▶ [Task description]: Please copy each line of the records below that holds the word "alterações".

▶ [Input for this task]:
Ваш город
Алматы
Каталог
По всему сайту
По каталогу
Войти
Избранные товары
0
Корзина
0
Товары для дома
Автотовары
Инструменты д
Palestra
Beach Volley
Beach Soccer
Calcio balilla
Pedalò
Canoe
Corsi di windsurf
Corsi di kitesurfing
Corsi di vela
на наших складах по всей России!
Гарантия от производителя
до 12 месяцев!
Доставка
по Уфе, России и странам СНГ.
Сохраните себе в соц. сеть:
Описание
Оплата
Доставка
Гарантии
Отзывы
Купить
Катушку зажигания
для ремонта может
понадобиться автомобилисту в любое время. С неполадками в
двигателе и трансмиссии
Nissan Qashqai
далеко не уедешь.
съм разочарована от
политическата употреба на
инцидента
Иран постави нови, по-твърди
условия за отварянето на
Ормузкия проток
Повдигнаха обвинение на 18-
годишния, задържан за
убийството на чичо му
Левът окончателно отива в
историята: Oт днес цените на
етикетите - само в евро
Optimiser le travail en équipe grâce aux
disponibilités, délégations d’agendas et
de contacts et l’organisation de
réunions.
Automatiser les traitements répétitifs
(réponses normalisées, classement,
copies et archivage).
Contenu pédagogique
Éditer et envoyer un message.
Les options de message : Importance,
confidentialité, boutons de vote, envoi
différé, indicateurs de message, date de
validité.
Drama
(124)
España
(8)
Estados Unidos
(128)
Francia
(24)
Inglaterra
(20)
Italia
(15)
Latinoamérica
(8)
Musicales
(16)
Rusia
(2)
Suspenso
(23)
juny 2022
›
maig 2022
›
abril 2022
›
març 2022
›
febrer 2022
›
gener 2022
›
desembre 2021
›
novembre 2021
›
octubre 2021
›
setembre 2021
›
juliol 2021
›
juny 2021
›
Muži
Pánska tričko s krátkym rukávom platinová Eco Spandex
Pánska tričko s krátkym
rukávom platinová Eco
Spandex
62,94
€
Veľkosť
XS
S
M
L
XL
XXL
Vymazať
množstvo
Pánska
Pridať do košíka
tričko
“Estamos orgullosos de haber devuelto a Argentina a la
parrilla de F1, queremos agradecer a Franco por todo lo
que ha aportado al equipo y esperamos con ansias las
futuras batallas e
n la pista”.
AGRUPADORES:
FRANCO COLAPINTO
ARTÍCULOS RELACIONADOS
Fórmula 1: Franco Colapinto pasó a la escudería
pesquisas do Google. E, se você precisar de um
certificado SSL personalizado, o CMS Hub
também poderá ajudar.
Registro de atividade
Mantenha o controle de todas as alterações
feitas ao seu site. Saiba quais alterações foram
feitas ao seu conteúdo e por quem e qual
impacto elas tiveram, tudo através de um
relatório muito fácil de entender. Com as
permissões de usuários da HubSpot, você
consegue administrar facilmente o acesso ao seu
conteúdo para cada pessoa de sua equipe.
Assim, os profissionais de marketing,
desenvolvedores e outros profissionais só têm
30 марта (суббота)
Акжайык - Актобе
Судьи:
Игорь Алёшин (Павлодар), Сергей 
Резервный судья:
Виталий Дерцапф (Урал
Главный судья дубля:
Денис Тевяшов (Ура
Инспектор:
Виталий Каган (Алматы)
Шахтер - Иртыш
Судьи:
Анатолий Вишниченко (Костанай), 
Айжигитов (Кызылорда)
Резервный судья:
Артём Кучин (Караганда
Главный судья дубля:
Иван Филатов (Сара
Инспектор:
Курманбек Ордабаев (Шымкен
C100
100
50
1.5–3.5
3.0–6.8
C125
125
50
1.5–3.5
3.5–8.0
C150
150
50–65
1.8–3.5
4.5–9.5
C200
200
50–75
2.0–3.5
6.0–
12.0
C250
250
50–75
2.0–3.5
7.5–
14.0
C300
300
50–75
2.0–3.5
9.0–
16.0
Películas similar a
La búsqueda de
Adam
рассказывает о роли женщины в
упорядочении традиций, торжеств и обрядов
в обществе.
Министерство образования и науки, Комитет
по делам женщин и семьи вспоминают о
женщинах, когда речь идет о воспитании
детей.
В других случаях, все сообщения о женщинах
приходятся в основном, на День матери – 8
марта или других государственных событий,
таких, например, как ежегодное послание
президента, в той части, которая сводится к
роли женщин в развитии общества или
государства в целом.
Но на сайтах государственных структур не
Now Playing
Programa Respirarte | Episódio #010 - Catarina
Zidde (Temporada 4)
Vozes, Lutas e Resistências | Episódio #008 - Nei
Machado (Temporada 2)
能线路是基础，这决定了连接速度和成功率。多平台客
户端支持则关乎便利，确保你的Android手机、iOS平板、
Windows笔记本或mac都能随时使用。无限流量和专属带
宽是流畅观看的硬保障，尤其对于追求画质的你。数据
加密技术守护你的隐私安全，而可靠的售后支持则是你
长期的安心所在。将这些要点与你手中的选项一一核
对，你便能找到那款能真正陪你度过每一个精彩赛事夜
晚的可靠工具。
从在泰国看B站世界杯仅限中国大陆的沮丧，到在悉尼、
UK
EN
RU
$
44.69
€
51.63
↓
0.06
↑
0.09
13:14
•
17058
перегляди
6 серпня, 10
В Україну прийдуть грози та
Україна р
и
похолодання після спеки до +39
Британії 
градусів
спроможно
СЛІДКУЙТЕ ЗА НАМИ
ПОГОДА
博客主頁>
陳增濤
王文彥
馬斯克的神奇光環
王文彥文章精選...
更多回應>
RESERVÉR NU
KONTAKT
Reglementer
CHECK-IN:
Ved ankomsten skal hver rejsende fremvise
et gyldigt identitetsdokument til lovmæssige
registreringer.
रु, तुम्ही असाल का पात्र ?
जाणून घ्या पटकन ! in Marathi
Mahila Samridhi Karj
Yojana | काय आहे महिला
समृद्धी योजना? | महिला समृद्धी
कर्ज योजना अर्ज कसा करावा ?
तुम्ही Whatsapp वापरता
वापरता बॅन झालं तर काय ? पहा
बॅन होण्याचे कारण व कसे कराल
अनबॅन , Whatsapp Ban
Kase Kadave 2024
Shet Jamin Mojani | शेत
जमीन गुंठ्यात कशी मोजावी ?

▶ [Written solution]:
Mantenha o controle de todas as alterações
feitas ao seu site. Saiba quais alterações foram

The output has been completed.